As she peered into the green water she began to see shapes, the massive broken timbers of the wrecked East Indiaman. He pointed out where a large piece of the hull had been towed away.
“We pulled off the side of the hull, now we are able to get into the main hold and should be able to reach most of the cargo now. We will settle on the bottom just beside the hull, then I will show you how the helmet can be used to leave the Bell for a short while.”
She was watching the timbers below as they descended gently towards them. The young sailor, was looking out of a porthole when he suddenly shouted.
The Captain pulled hard on the signal cord, but it was too late. The Bell hit something, seemed to twist and tipped. The young sailor gave a cry as he slipped and fell across the opening, he tried to save himself and failed, his head hit the far side of the Bell with a horrible crack. Mrs Bennet grabbed the young man before he slipped into the water and held him. The Captain tried to catch the helmet but it fell through the hole into the water and vanished. The Bell had stopped, sloping sideways. Captain Braithwaite came and helped Charlotte lift the injured sailor onto the bench. There was a jagged cut on his head, and he was unconscious. She tore a strip from his shirt to tie round the wound, he was unconscious and very pale.
Whilst she was tending to the man Captain Braithwaite scrambled round inside the Bell looking out of the portholes. He was looking out of the porthole on the lowest side of the Bell, and looking very worried. She looked up at him and asked.
“What has happened?”
“We are in trouble.” The Captain replied, “We should have settled upright on the sea bed, held by the weights. What has happened is that a timber must have moved, possibly it was loosened by the Bell yesterday when it was lowered, unmanned, to ensure everything was ready for today. We hit the timber as we were descending and it rolled onto us. It is now holding one side of the Bell down. We are trapped”
“Can the Endeavour pull us up again?”
“It should be able to, ideally I would have ordered a grapnel lowered, left the Bell wearing the helmet to fix the hook under the timber, then it could have been hoisted up and we would have risen normally. Unhappily the signal line snapped as we hit the sea bed and the helmet and tools are gone. All we can do it wait, if they aren’t told to raise the Bell early it will be about an hour before they bring us up.”
“We can wait but I am not sure he can.” She replied, pointing to the young sailor, who hadn’t moved and was only just breathing. “Is there no way of sending a message to the surface?”
“We have tried sending up little barrels in the past, but they didn’t really work, anyway normally there is the barrel chain bringing fresh air to the Bell, we can use that for sending messages.
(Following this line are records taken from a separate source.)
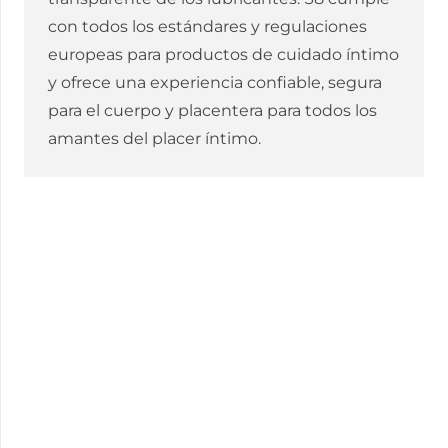
con todos los estándares y regulaciones
europeas para productos de cuidado íntimo
y ofrece una experiencia confiable, segura
para el cuerpo y placentera para todos los
amantes del placer íntimo.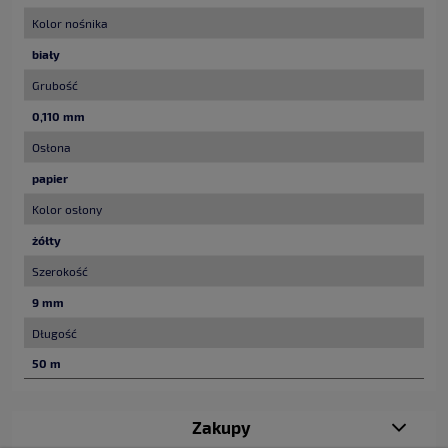
Kolor nośnika
biały
Grubość
0,110 mm
Osłona
papier
Kolor osłony
żółty
Szerokość
9 mm
Długość
50 m
Zakupy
But that is being repaired, and as we were only going to be down for a little time it wasn’t needed.”
She looked out of the tiny porthole, the surface and the dark shapes of the boats hulls didn’t seem so far away.
“How deep are we?”
“About eight fathoms.”
“Twenty four feet, it would not be hard to swim that distance.”
“Holding your breath all the time, and I am afraid I cannot really swim, it would be impossible.”
She stood up, and began to unfasten the front of her bathing dress.
“Then I will have to try, he may die if we cannot get him to a surgeon.”